§ **AIM OF THE TASK**
Write out the line with "enfants participent au" and each line after it to the end of the material, exactly as they appear and with nothing else.

§ **INFORMATION PROVIDED**
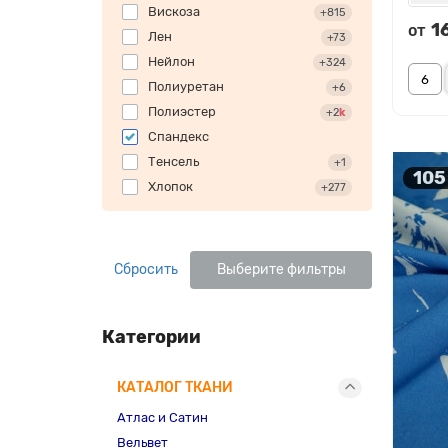
Вискоза
+815
1
от
Лен
+73
Нейлон
+324
Полиуретан
+6
Полиэстер
+2
k
Спандекс
Тенсель
+1
105
Хлопок
+277
Сбросить
Выберите фильтры
Категории
КАТАЛОГ ТКАНИ
Атлас и Сатин
Вельвет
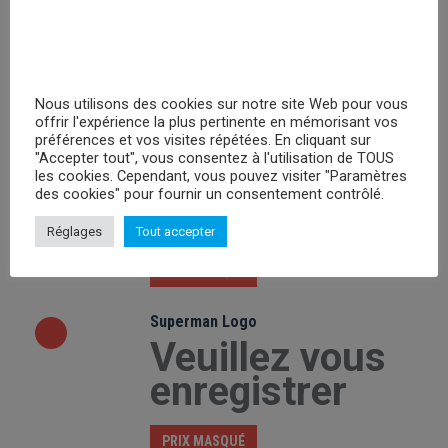
Veuillez vous
enregistrer
PRIX MASQUÉ
Nous utilisons des cookies sur notre site Web pour vous
offrir l'expérience la plus pertinente en mémorisant vos
préférences et vos visites répétées. En cliquant sur
Friday the 13th Mask
"Accepter tout", vous consentez à l'utilisation de TOUS
Veuillez vous
les cookies. Cependant, vous pouvez visiter "Paramètres
des cookies" pour fournir un consentement contrôlé.
enregistrer
Réglages
Tout accepter
PRIX MASQUÉ
Superman Logo
Veuillez vous
enregistrer
PRIX MASQUÉ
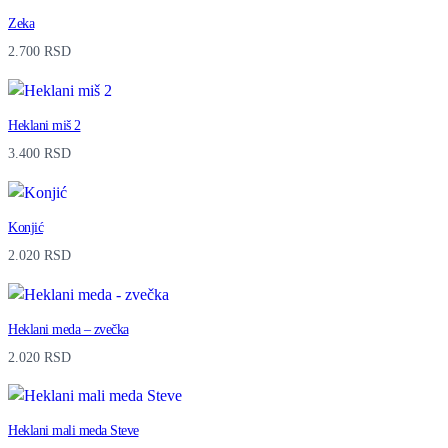
o
Zeka
2.700
RSD
b
o
j
Heklani miš 2
a
3.400
RSD
q
u
Konjić
a
2.020
RSD
n
t
Heklani meda – zvečka
i
2.020
RSD
t
y
Heklani mali meda Steve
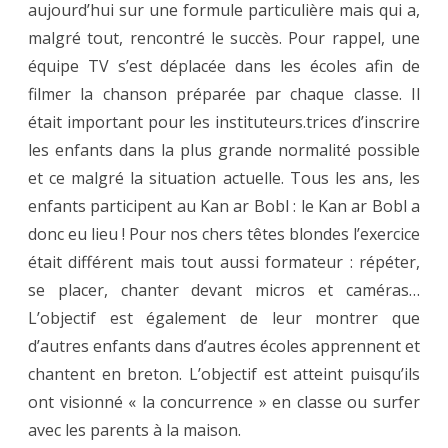
aujourd’hui sur une formule particulière mais qui a,
malgré tout, rencontré le succès. Pour rappel, une
équipe TV s’est déplacée dans les écoles afin de
filmer la chanson préparée par chaque classe. Il
était important pour les instituteurs.trices d’inscrire
les enfants dans la plus grande normalité possible
et ce malgré la situation actuelle. Tous les ans, les
enfants participent au Kan ar Bobl : le Kan ar Bobl a
donc eu lieu ! Pour nos chers têtes blondes l’exercice
était différent mais tout aussi formateur : répéter,
se placer, chanter devant micros et caméras…
L’objectif est également de leur montrer que
d’autres enfants dans d’autres écoles apprennent et
chantent en breton. L’objectif est atteint puisqu’ils
ont visionné « la concurrence » en classe ou surfer
avec les parents à la maison.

§ **COMPLETED TASK**
enfants participent au Kan ar Bobl : le Kan ar Bobl a
donc eu lieu ! Pour nos chers têtes blondes l’exercice
était différent mais tout aussi formateur : répéter,
se placer, chanter devant micros et caméras…
L’objectif est également de leur montrer que
d’autres enfants dans d’autres écoles apprennent et
chantent en breton. L’objectif est atteint puisqu’ils
ont visionné « la concurrence » en classe ou surfer
avec les parents à la maison.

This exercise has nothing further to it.